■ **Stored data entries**
#####

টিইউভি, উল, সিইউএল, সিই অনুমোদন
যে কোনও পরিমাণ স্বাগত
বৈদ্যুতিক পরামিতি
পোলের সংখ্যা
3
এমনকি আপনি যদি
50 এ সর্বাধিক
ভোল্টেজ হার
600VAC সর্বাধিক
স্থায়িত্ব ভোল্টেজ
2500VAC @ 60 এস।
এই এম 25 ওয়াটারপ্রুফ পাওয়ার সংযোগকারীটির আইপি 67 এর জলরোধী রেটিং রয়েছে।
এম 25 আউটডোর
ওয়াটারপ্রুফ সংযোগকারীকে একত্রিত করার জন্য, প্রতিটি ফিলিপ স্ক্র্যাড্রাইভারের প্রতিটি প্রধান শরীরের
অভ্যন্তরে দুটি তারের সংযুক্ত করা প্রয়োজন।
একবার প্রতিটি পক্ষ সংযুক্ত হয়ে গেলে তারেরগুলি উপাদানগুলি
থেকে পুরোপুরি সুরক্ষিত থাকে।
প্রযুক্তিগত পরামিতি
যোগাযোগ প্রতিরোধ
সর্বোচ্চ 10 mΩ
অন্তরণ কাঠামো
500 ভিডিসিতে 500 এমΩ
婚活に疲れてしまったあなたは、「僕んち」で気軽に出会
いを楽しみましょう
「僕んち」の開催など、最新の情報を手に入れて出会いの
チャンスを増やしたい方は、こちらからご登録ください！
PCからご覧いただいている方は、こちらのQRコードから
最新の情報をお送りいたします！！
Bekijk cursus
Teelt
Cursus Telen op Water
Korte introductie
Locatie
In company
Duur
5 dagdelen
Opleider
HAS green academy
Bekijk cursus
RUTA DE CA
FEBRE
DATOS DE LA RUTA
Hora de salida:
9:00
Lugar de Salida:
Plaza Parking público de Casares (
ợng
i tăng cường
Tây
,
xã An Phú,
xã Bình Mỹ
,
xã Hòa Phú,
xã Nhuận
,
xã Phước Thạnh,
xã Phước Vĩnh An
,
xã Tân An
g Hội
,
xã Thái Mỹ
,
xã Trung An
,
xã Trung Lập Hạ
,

#####

■ **HOW TO COMPLETE THIS TASK**
Starting with the line with "একবার প্রতিটি পক্ষ" above and going on through the line with "Cursus Telen op Water", transcribe every line exactly, both ends included, and add nothing.

■ **TASK RESPONSE**
একবার প্রতিটি পক্ষ সংযুক্ত হয়ে গেলে তারেরগুলি উপাদানগুলি
থেকে পুরোপুরি সুরক্ষিত থাকে।
প্রযুক্তিগত পরামিতি
যোগাযোগ প্রতিরোধ
সর্বোচ্চ 10 mΩ
অন্তরণ কাঠামো
500 ভিডিসিতে 500 এমΩ
婚活に疲れてしまったあなたは、「僕んち」で気軽に出会
いを楽しみましょう
「僕んち」の開催など、最新の情報を手に入れて出会いの
チャンスを増やしたい方は、こちらからご登録ください！
PCからご覧いただいている方は、こちらのQRコードから
最新の情報をお送りいたします！！
Bekijk cursus
Teelt
Cursus Telen op Water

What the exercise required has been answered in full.